Leseprobe: DHZ 05/2021

Cannabiswirkstoff für Schwangere?

Der angesagte Cannabiswirkstoff soll werdende Mütter vor der Geburt entspannen, Ängste nehmen und krampflösend wirken. Ist das sinnvoll oder gar schädlich? Matthias Bastigkeit,
  • Cannabidiol soll entspannend und nicht halluzinogen wirken. Es wird gegen viele Erkrankungen empfohlen. Als Tropfen ist es über das Internet oder bei zwei großen Drogerieketten erhältlich.

Dass Drogen und Alkohol auch in kleinsten Mengen für den Fötus schädlich sein können, ist unbestritten. Das Wort »Droge« kommt aus dem Mittelhochdeutschen und heißt »getrocknet«. Ursprünglich waren damit getrocknete Heilpflanzen gemeint. Mittlerweile wird die Bezeichnung für alle Stoffe verwendet, die abhängig oder süchtig machen können.

Eine solche Pflanze ist das Hanfgewächs Cannabis. Mehr als 60 Inhaltsstoffe wurden identifiziert. Der bekannteste und für die Rauschwirkung zuständige ist Tetrahydrocannabinol (THC). In letzter Zeit ist auch Cannabidiol (CBD) ins Interesse gerückt (Ahrens 2020).

»Wir werden von einer schwindelerregenden Vielfalt von CBD-Produkten bombardiert: Biere, Weingummis, Schokoladen und Marshmallows, schmerzlindernde Lotionen zum Einreiben, Öle zum Schlucken, vaginale Zäpfchen zur Beruhigung«, war in der New York Times zu lesen (MacKeen 2021).

 

Drogen im Drogeriemarkt

 

Cannabidiol soll lediglich entspannend und nicht halluzinogen wirken. Es wird gegen Dutzende von Erkrankungen empfohlen.
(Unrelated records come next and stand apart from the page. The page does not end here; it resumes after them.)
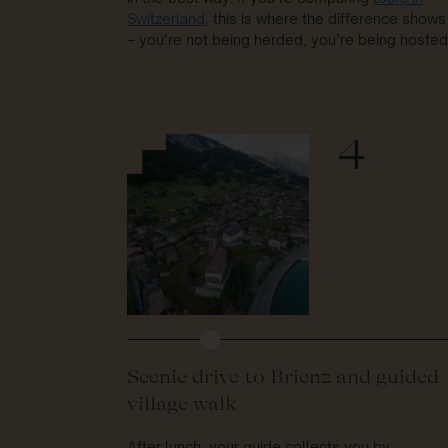
Switzerland
, this is where the difference shows
– you’re not being herded, you’re being hosted
4
Scenic drive to Brienz and guided
village walk
After lunch, your guide collects you by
Als Tropfen ist es über das Internet oder bei zwei großen Drogerieketten erhältlich. Aber der rechtliche Status und die Unbedenklichkeit sind nicht hinreichend geklärt. In der Schweiz ist CBD legal. Legal heißt aber nicht unbedenklich. Auch die mit CBC versetzten Öle Limucan und Nutree werden im Internet oder in der Drogerie verkauft. Außerdem ist ein Kaugummi mit dem Namen »Taff inaff« mit CBD erhältlich, die Standardosierung beträgt 0,5 bis 20 mg.

 

Zulassung ungeklärt

 

Für die Einzelsubstanz Cannabidiol (CBD) wurde bisher kein Verzehr vor dem 15. Mai 1997 belegt. Sie wird daher im Novel-Food-Katalog der Europäischen Kommission unter dem Eintrag »Cannabinoids« als neuartig beurteilt und bedarf einer Zulassung nach der Novel-Food-Verordnung. Da eine Zulassung von CBD als neuartiges Lebensmittel bisher nicht erfolgt ist, sind derartige Erzeugnisse bislang nicht verkehrsfähig (Stand März 2019).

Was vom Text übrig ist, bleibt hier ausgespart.